Finds the first set of elements in parallel from `vec1 vec2 ...` for which `pred?` returns a true value. If such a parallel set of elements exists, `vector-any` returns the value that `pred?` returned for that set of elements. The iteration is strictly left-to-right.

# vector-every

``````(vector-every pred? vec1 vec2 ...) -> value or #f
``````

If, for every index `i` between `0` and the length of the shortest vector argument, the set of elements `(vector-ref vec1 i) (vector-ref vec2 i) ...` satisfies `pred?`, `vector-every` returns the value that `pred?` returned for the last set of elements, at the last index of the shortest vector. The iteration is strictly left-to-right.

# vector-partition

``````(vector-partition pred? vec) -> vector and integer
``````

A vector the same size as `vec` is newly allocated and filled with all the elements of `vec` that satisfy `pred?` in their original order followed by all the elements that do not satisfy `pred?`, also in their original order.

Two values are returned, the newly allocated vector and the index of the leftmost element that does not satisfy `pred?`.

# vector-swap!

``````(vector-swap! vec i j) -> unspecified
``````

Swaps or exchanges the values of the locations in `vec` at `i` & `j`.

# vector-reverse!

``````(vector-reverse! vec [start [end]]) -> unspecified
``````

Destructively reverses the contents of the sequence of locations in `vec` between `start` and `end`. Start defaults to `0` and `end` defaults to the length of `vec`. Note that this does not deeply reverse.

# vector-reverse-copy!

``````(vector-reverse-copy! to at from [start [end]]) -> unspecified
``````

Like `vector-copy!`, but the elements appear in to in reverse order.

# vector-unfold!

``````(vector-unfold! f vec start end initial-seed ...) -> unspecified
``````

Like `vector-unfold`, but the elements are copied into the vector `vec` starting at element `start` rather than into a newly allocated vector.
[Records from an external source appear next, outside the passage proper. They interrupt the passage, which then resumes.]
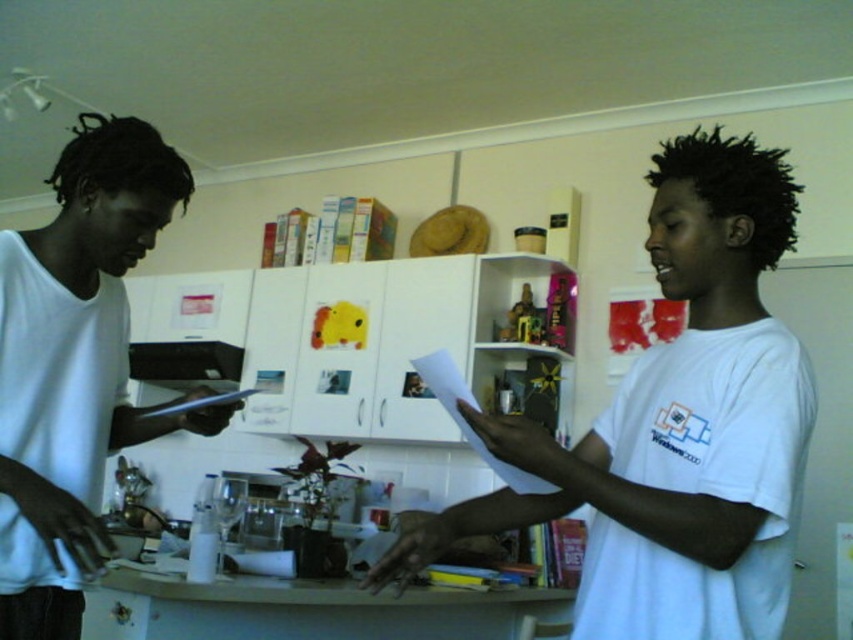 You are a photographer trying to capture a candid shot of the two people in the kitchen. You want to ensure that both the white matte shirt at left and the black hair at center are clearly visible in the frame. Given their relative heights, which object should you focus on first to ensure proper exposure?

The white matte shirt at left is taller than the black hair at center. To ensure proper exposure, focus on the white matte shirt at left first since it is larger in the frame and requires adequate lighting.

You are a painter who needs to paint the black plastic exhaust hood at upper center. However, you don want to get paint on the white matte shirt at left. Based on the scene description, is there a way to paint the exhaust hood without getting paint on the shirt?

The white matte shirt at left is positioned over the black plastic exhaust hood at upper center. Since the shirt is above the exhaust hood, you can paint the hood without worrying about paint dripping onto the shirt.

You are trying to decide whether to hang a new kitchen towel rack that requires 30 cm of space. You see the black hair at center and the black plastic exhaust hood at upper center. Which object has a width that would allow you to determine if there is enough space?

The black plastic exhaust hood at upper center has a width greater than the black hair at center. Since the exhaust hood is wider, if it is at least 30 cm wide, the space would be sufficient. However, without knowing the exact width of the exhaust hood, we cannot confirm if it meets the 30 cm requirement.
Terminates when `end-start` elements have been generated.

# vector-unfold-right!

``````(vector-unfold-right! f vec start end initial-seed ...) -> unspecified
``````

`Like `vector-unfold!`, but the elements are copied in reverse order into the vector `vec` starting at the index preceding `end`.

# reverse-vector->list

``````(reverse-vector->list vec [start [end]]) -> proper-list
``````

Like `vector->list`, but the resulting list contains the elements in reverse of `vec`.

# reverse-list->vector

``````(reverse-list->vector proper-list) -> vector
``````

Like `list->vector`, but the resulting vector contains the elements in reverse of `proper-list`.